In the largest single criminal healthcare fraud laundering scheme that dates back to 2009, three Floridians have been charged with defrauding Medicare and Medicaid of over $1 billion dollars. The owner of more than 30 nursing homes and assisted living facilities in Miami and a few in Illinois worked with a hospital administrator and physician assistant to put thousands of people through their care systems that did not in fact qualify or to use them to bill unneeded services and medication. Using these laundered funds, the head mastermind behind the scandal took private jets, bought half a million dollar watches, hired private escort services and pay off a reported nearly $9 million dollars in credit card bills.

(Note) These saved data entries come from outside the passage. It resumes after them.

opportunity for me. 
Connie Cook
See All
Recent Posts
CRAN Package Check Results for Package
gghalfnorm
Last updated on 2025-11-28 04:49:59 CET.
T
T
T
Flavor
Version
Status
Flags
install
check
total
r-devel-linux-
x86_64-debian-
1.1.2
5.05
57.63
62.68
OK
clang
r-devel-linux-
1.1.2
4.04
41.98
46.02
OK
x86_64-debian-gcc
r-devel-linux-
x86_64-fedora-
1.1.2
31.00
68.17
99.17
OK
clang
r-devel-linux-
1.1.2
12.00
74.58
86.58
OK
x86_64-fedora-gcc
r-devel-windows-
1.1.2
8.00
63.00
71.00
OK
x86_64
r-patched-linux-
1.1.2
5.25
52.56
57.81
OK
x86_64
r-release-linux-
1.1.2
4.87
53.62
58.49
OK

Once in the criminal’s facilities, the conspirators further kept the individuals in the nursing homes by heavily medicating them with narcotics to keep receiving Medicare and Medicaid. Additionally, the individuals in the homes received medically unnecessary services just to bill to insurance. This is the not first health care fraud scheme to affect the South Florida area; South Florida has been ridden with fraudulent scandals targeting government aid systems and has had government attention called to it several times. While this issue has been brought to the attention of officials in the Miami, leading them to create ‘strike forces’ in hopes of catching these criminals, it is evident that the problem is difficult to regulate.

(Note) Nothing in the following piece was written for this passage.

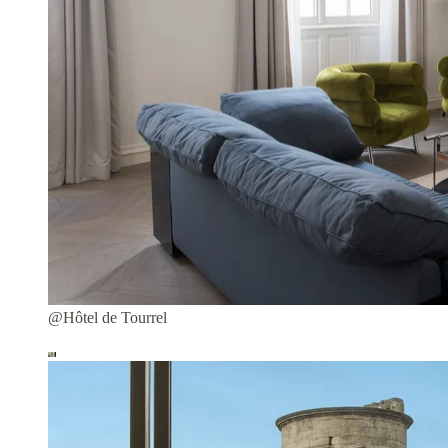
@Hôtel de Tourrel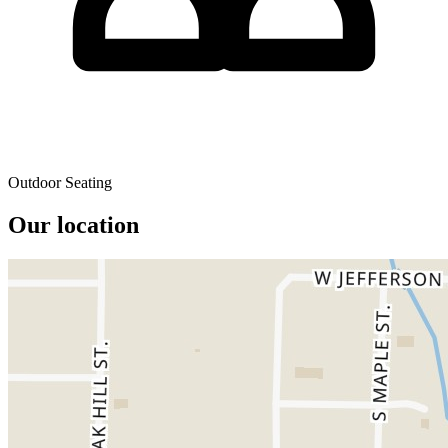
Outdoor Seating
Our location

Fraudulent schemes extended beyond the healthcare system to law enforcement, who were paid kickbacks in cash or disguised as charitable donations payments for services, and payment for lease services. There were many players associated with the scandal, not only law enforcement officers, but doctors and pharmacists were taking part in the billing scheme in order to receive more kickbacks from the nearly 14,000 elderly patients that went through the defendant’s care facilities. It is no surprise that the defendant withdrew almost $4 million dollars over the past few years, since many of these payouts were in cash. This charge is not the defendant’s first regarding healthcare fraud; in 2006, defendant settled a civil claim in which he was ordered to pay out $15.4 million dollars for conducting Medicare fraud. These current charges will show that the defendant failed to learn from his illegal conduct and continued to defraud these programs of funds for over half a decade.